The poppy wreaths were replaced within hours of Saturday's attack
The poppy wreaths were replaced within hours of Saturday's attack

A north Belfast football club has said it would have “no hesitation” in banning any fans who are found to be responsible for an act of descration at the site of a Troubles bloodbath.

It relates to the wrecking of a tribute display comprised of crosses, poppies, and written tributes at Narrow Water, on the northern outskirts of Warrenpoint, south Co Down, on Saturday.

The tributes commemorate the victims of an IRA ambush of soldiers in 1979 at the site, when the IRA killed 18 soldiers.

The finger of blame for the attack on the memorial site has been laid with fans of north Belfast Irish Premiership team Cliftonville FC, widely seen as having a republican support base.

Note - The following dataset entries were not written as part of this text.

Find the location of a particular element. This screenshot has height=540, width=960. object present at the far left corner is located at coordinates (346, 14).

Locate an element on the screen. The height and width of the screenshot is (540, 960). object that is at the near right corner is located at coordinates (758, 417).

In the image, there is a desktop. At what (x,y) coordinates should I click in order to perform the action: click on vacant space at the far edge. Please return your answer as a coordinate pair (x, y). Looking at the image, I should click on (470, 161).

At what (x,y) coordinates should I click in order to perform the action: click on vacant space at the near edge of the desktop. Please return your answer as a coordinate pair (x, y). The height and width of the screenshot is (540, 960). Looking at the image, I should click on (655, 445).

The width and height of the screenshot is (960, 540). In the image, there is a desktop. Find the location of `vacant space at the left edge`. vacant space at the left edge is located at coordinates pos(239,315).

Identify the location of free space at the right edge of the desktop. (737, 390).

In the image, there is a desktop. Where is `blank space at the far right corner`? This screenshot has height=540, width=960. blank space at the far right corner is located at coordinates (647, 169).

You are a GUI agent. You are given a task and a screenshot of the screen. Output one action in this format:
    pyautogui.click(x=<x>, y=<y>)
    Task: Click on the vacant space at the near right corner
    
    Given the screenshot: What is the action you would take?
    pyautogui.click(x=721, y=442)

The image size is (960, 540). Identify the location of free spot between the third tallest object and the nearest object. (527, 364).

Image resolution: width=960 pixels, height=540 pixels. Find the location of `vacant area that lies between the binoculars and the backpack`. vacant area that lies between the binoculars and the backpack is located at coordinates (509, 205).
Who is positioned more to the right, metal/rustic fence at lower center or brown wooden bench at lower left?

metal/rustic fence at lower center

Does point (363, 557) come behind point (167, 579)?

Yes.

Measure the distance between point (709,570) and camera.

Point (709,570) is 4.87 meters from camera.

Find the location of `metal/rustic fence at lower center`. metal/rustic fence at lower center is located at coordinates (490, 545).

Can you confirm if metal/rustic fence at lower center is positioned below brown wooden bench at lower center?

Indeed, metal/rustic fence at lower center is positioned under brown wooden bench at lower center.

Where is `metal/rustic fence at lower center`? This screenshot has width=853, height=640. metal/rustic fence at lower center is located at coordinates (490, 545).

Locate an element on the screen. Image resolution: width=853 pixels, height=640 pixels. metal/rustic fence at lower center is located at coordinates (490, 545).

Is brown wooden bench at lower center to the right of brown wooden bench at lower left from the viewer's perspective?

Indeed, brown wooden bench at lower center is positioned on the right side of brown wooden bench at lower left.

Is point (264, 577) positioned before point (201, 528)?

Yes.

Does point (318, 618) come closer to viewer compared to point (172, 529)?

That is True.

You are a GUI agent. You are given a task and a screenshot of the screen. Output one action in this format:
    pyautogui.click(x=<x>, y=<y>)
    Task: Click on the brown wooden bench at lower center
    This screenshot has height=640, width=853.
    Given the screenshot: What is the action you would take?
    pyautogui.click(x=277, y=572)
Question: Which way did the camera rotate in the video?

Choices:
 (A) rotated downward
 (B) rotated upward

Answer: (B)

The team was playing against Warrenpoint FC on Saturday afternoon, in a match beginning at 3pm.

The vandalism is understood to have happened between 5pm and 5.15pm.

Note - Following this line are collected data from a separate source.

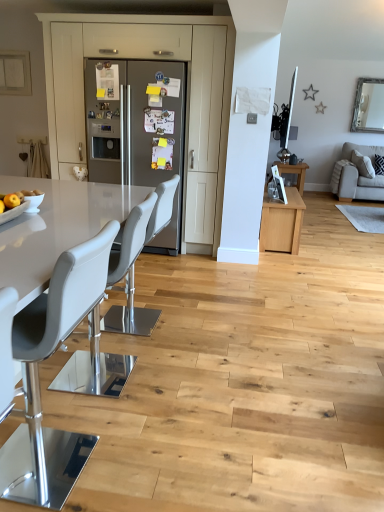 Identify the location of vacant area on the back side of white leather chair at center, the 1th chair viewed from the back. (149, 300). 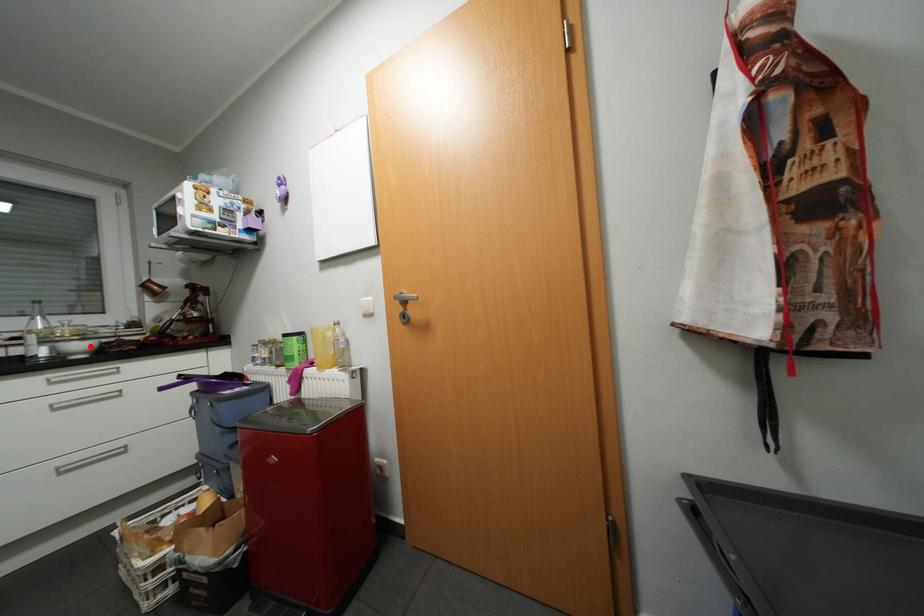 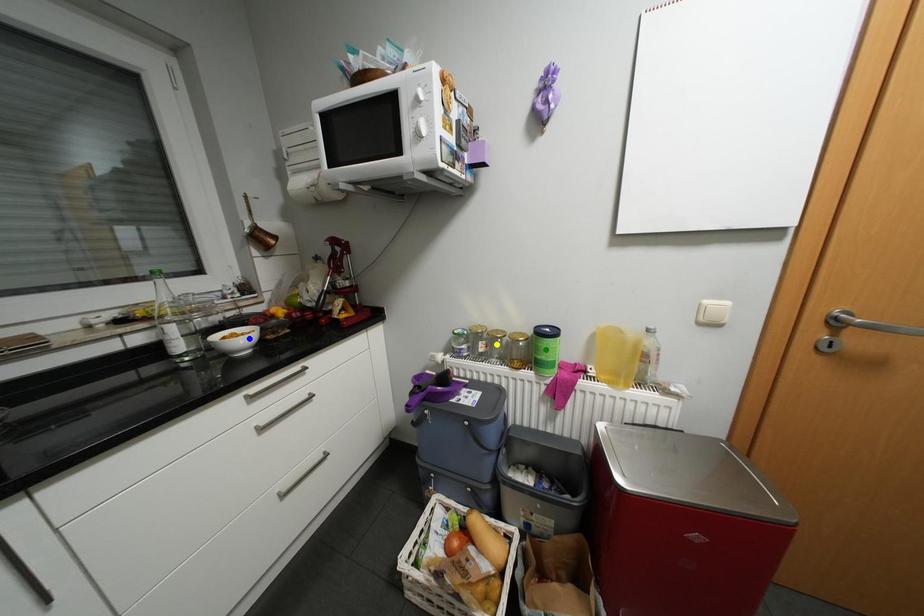 Question: I am providing you with two images of the same scene from different viewpoints. A red point is marked on the first image. You are given multiple points on the second image. Which point in image 2 represents the same 3d spot as the red point in image 1?

Choices:
 (A) green point
 (B) yellow point
 (C) blue point

Answer: (C)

An independent councillor, Jarlath Tinnelly, has told of witnessing the act of vandalism as he drove past, and said it happened “as a crowd of men gathered at the front of a parked bus” at the site.

Police said they stopped and “retained” a bus in the Lisburn area after the incident.

As of 8pm Monday night, a PSNI spokesman said that police still had possession of the vehicle.

Cliftonville FC’s chairman Gerard Lawlor had already released a statement at the weekend, saying: “This pathetic act isn’t in my name nor that of Cliftonville Football Club.”

Now, the club has released a further statement.

It said: “Cliftonville Football Club have had several inquiries since our statement on Saturday in regards to events at Narrow Water.

“In particular, they have asked if we intend to issue bans to those involved.

“The Club wish to state, that should confirmation be received of the identity of those convicted, then we would have no hesitation in banning them from our stadium.

“Cliftonville have previously banned individuals from Solitude on several occasions.

“While this is effective in preventing entry to games at our ground, we would call on all Irish League Clubs, the Northern Ireland Football League and the Irish Football Association to help and support us in preventing all banned persons from entering all football grounds.”

According to the Conflict Archive on the Internet (or CAIN, run by the Province’s two universities), the victims ranged in age from 40 to 18.

It describes the attack as follows: “The first bomb was left in parked lorry and detonated when British Army (BA) lorry passed.

“The second bomb was left in a nearby Gate Lodge and detonated when British Army (BA) reinforcements arrived at the scene of the first explosion.”

The same day as the bombing, the IRA bombed the boat of 79-year-old Lord Mountbatten off the coast of Sligo, murdering him, Lady Brabourne (82), and two boys aged 14 and 15.